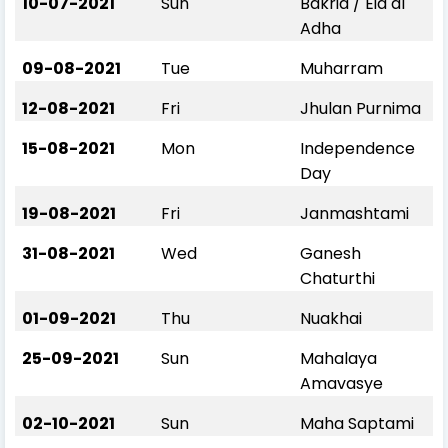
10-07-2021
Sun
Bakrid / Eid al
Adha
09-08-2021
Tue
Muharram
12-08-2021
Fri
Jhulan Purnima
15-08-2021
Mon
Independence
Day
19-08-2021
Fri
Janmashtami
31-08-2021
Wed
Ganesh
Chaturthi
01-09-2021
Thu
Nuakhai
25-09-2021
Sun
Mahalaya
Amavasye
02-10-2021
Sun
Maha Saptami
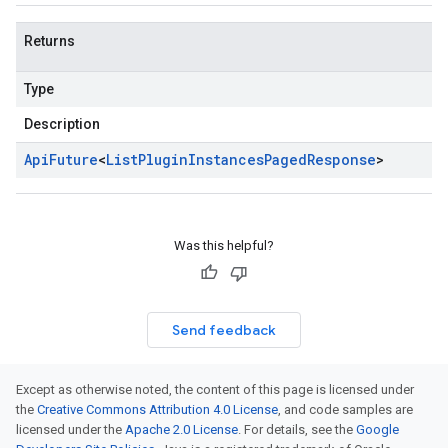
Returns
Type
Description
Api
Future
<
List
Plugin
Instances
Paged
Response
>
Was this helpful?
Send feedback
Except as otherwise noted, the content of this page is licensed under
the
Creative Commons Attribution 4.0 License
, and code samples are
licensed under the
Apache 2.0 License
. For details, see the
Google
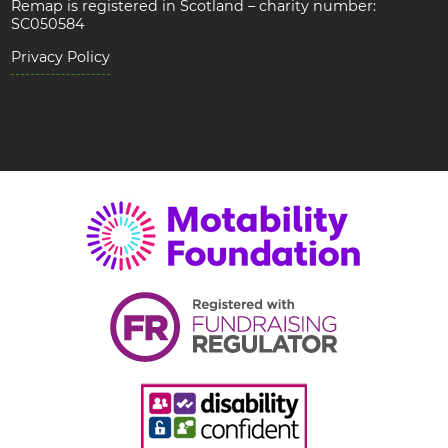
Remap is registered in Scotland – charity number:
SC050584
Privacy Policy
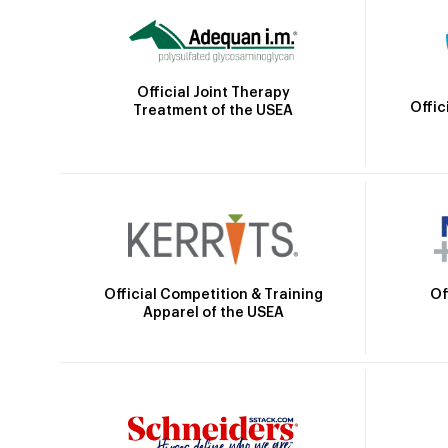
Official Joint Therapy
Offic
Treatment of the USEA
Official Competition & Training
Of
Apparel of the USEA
=====
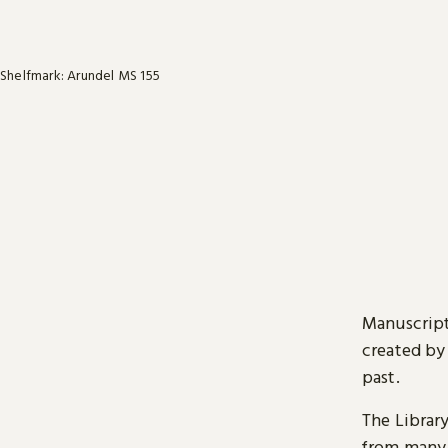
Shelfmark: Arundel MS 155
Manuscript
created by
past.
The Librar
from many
=====
• **Your objective**
Return exactly the lines above, from the one with "Remap is registered" up to and including the one with "Apparel of the USEA", and include no pictures.

• **Output for this task**
Remap is registered in Scotland – charity number:
SC050584
Privacy Policy
Official Joint Therapy
Offic
Treatment of the USEA
Official Competition & Training
Of
Apparel of the USEA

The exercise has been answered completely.